----- Task input

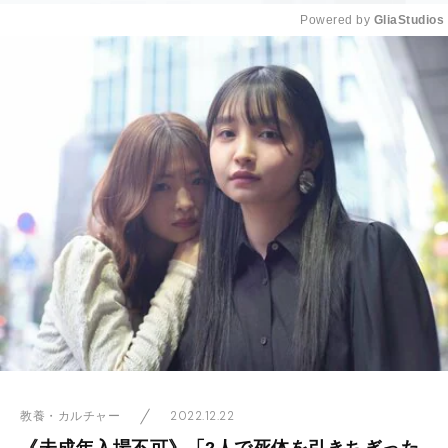
Powered by 
GliaStudios
Mute
2022.12.22
教養・カルチャー
《未成年入場不可》「2人で死体を引きちぎった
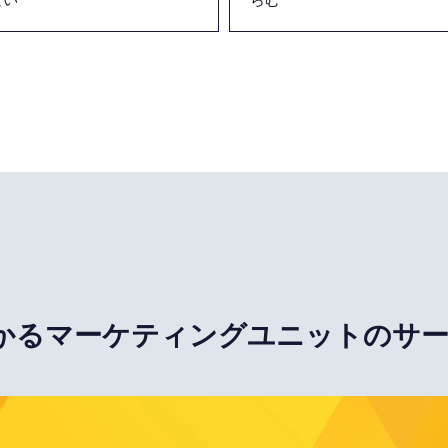
かるマーケティングユニットのサ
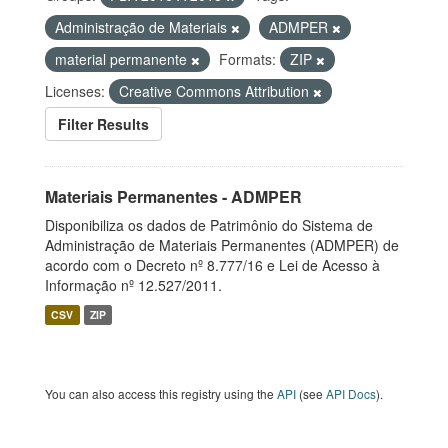
Administração de Materiais
ADMPER
material permanente
Formats:
ZIP
Licenses:
Creative Commons Attribution
Filter Results
Materiais Permanentes - ADMPER
Disponibiliza os dados de Patrimônio do Sistema de
Administração de Materiais Permanentes (ADMPER) de
acordo com o Decreto nº 8.777/16 e Lei de Acesso à
Informação nº 12.527/2011.
CSV
ZIP
You can also access this registry using the
API
(see
API Docs
).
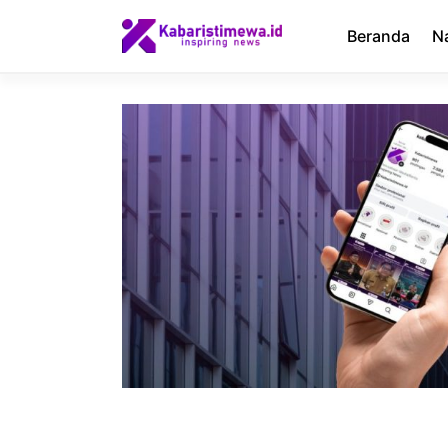
Langsung
ke
Beranda
N
isi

----------

◆ Work to complete ◆
Once the pictures are set aside, write out each record exactly.

◆ Solution to this problem ◆
Powered by 
GliaStudios
Mute
2022.12.22
教養・カルチャー
《未成年入場不可》「2人で死体を引きちぎった
かるマーケティングユニットのサ
Administração de Materiais
ADMPER
material permanente
Formats:
ZIP
Licenses:
Creative Commons Attribution
Filter Results
Materiais Permanentes - ADMPER
Disponibiliza os dados de Patrimônio do Sistema de
Administração de Materiais Permanentes (ADMPER) de
acordo com o Decreto nº 8.777/16 e Lei de Acesso à
Informação nº 12.527/2011.
CSV
ZIP
You can also access this registry using the
API
(see
API Docs
).
Langsung
ke
Beranda
N
isi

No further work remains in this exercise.